Escaping the labyrinth: To prevent customers from getting trapped in frustrating automated loops, Griffith’s team also enforces a system-wide safeguard: every interaction has a finite number of turns. If progress stalls, the system escalates the case to a human specialist who can reset the interaction and rebuild trust. The threshold varies depending on the situation. Routine tasks like retrieving tax documents may remain in automated flows longer, while higher-stakes scenarios escalate immediately. “If a customer is worried about fraud or thinks they’ve been scammed, that’s one turn with automation and then straight to a human,” Griffith says. “Those are moments where trust matters too much to keep them in a system.”

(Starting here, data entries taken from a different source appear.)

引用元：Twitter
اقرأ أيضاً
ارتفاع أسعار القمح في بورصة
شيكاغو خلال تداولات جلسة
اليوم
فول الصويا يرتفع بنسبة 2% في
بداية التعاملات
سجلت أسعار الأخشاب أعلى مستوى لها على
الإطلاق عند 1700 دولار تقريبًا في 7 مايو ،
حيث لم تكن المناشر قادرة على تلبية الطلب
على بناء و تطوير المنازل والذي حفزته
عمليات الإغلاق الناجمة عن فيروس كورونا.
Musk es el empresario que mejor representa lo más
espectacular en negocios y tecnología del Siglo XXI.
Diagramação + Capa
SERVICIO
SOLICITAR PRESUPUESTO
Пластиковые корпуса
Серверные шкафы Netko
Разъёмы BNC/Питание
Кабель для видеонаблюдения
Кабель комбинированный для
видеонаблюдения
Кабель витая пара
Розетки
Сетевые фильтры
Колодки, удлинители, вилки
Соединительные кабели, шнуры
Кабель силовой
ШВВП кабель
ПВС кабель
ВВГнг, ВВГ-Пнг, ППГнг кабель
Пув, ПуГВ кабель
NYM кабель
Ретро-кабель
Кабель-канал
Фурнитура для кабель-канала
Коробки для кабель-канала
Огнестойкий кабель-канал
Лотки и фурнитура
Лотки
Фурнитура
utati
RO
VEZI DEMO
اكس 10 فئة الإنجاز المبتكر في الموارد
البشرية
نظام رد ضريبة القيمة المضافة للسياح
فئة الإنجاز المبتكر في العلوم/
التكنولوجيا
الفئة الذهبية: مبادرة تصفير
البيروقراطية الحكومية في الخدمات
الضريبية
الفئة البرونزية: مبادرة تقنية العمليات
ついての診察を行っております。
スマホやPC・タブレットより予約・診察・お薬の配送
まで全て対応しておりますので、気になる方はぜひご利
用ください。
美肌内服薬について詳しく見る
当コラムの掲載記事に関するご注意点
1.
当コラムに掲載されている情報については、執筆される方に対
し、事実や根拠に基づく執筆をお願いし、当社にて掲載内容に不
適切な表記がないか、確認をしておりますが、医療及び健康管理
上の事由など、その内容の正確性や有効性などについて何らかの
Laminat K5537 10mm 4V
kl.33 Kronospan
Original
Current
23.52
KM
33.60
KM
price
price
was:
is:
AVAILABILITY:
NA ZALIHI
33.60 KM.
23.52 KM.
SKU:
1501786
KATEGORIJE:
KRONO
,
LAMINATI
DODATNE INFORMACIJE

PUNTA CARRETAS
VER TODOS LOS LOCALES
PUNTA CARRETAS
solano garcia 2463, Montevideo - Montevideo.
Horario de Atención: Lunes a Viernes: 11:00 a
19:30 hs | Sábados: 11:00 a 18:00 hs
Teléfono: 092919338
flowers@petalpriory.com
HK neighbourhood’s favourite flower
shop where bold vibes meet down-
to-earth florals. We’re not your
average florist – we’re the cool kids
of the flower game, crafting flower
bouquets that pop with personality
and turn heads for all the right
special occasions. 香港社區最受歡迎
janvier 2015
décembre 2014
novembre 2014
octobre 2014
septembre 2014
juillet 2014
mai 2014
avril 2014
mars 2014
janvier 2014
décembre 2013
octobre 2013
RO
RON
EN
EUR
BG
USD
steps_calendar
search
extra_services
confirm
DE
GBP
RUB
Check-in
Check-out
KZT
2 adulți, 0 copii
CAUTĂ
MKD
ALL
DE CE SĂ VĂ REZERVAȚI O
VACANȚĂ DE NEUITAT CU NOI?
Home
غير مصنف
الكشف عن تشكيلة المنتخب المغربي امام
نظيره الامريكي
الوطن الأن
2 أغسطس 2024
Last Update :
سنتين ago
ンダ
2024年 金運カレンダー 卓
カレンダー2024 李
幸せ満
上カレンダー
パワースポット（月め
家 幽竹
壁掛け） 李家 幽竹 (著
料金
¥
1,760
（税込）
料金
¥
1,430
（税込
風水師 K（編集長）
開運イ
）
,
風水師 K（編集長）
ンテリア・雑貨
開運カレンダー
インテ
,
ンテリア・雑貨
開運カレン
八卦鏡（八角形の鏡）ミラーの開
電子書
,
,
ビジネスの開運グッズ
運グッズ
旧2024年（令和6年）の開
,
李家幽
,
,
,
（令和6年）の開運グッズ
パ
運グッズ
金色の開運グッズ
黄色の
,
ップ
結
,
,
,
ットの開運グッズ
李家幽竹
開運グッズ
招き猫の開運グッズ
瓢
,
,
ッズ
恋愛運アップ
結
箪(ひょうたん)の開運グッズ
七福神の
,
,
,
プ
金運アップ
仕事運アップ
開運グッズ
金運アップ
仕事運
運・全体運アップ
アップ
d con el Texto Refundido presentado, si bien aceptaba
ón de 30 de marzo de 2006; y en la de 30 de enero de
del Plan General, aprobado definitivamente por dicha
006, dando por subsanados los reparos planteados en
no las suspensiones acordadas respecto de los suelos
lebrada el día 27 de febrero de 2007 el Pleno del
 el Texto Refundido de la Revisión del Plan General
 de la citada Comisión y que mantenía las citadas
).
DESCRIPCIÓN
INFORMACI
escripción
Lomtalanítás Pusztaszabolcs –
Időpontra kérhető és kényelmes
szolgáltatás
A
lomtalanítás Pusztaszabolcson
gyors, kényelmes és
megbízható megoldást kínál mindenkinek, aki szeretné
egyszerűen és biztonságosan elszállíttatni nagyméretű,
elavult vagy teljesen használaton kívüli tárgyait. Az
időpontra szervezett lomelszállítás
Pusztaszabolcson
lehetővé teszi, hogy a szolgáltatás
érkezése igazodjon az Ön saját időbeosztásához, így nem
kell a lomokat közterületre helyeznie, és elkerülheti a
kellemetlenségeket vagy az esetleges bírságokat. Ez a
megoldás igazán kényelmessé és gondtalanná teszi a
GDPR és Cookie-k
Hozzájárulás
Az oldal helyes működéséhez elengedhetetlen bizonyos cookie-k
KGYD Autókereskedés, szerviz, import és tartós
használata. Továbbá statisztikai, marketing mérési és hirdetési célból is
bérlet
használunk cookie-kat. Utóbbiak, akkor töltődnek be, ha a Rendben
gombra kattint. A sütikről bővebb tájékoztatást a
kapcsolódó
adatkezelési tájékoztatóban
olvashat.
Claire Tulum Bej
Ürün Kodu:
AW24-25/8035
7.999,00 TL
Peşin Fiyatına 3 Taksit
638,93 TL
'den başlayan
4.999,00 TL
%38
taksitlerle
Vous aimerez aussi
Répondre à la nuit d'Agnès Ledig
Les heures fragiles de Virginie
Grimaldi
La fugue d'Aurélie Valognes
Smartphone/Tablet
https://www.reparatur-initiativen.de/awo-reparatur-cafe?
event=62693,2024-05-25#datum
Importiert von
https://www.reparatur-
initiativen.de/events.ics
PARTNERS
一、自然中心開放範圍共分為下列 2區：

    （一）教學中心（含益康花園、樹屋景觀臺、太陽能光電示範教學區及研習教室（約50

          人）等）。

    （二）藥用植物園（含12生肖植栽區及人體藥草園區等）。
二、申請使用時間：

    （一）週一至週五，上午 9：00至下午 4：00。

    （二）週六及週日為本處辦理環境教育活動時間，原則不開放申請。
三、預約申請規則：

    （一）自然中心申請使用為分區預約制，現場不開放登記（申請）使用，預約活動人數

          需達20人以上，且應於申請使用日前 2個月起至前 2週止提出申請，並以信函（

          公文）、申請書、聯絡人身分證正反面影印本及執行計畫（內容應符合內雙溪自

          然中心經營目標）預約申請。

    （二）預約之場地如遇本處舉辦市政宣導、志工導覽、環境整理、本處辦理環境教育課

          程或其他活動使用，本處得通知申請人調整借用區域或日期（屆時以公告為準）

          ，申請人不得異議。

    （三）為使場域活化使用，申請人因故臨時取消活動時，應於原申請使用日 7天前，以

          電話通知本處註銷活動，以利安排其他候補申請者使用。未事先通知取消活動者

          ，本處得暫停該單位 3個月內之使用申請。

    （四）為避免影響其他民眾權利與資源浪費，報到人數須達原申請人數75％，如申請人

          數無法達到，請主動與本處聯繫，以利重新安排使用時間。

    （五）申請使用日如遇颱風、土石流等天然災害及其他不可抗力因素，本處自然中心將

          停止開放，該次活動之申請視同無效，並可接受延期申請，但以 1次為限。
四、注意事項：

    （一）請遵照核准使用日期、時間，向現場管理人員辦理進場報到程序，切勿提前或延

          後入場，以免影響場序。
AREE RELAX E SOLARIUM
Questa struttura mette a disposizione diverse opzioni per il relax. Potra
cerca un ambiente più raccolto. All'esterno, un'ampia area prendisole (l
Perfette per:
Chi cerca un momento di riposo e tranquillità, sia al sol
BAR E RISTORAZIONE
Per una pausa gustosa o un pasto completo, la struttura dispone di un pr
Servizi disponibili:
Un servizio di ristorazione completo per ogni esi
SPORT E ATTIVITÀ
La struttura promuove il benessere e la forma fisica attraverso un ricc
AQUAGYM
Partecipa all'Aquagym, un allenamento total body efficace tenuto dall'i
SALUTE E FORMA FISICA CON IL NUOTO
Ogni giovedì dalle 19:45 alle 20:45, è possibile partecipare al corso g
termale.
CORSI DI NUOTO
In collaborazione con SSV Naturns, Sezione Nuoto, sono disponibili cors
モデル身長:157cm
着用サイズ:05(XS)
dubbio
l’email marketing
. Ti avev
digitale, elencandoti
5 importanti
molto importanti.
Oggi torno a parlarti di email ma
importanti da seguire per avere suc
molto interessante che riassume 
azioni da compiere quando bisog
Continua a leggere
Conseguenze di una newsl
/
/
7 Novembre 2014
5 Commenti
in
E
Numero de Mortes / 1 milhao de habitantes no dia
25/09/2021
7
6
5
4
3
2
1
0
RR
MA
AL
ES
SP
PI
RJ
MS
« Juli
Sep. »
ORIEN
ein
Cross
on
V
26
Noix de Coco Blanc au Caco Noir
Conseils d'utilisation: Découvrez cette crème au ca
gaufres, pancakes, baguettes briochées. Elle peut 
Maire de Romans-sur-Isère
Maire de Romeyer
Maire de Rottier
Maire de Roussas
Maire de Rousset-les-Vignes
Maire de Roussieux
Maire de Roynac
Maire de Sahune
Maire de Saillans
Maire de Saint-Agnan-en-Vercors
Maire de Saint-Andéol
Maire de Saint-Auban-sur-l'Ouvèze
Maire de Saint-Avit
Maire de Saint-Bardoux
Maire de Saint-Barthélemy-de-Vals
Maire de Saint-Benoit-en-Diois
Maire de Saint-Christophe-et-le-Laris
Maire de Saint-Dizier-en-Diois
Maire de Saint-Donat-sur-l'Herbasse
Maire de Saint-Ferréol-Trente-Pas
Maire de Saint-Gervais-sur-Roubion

Perfecting the handoff, Griffith says, depends on ensuring that context moves seamlessly from automation to the human specialist. “We’re pushing to get a tighter coupling between the work the AI agents are doing and the context they capture,” he explains. Specialists are already supported by internal AI tools that surface key signals from prior interactions and account activity, helping them diagnose issues faster without forcing customers to repeat themselves.
Learn from churn: His advice to other leaders is pointed: Identify the interactions that are direct inputs to customer churn. Then, reverse engineer your support experience to handle those moments with the right resource, every time. “If upholding a policy increases churn risk, a human can meet that moment with empathy and reduce that risk, even if the outcome for the customer doesn't change. The company is going to be better for it in the long term.”
The two-tier model raises the bar on both sides of the system. AI will need stronger context retention, better emotional detection, and enough policy flexibility to handle nuanced situations within guardrails. Human specialists, meanwhile, will need deeper product fluency, stronger risk literacy, and the judgment required to navigate complex, high-stakes interactions. As automation continues to absorb routine support work, the remaining human role becomes more strategic, focused less on resolving tickets and more on protecting trust when it matters most.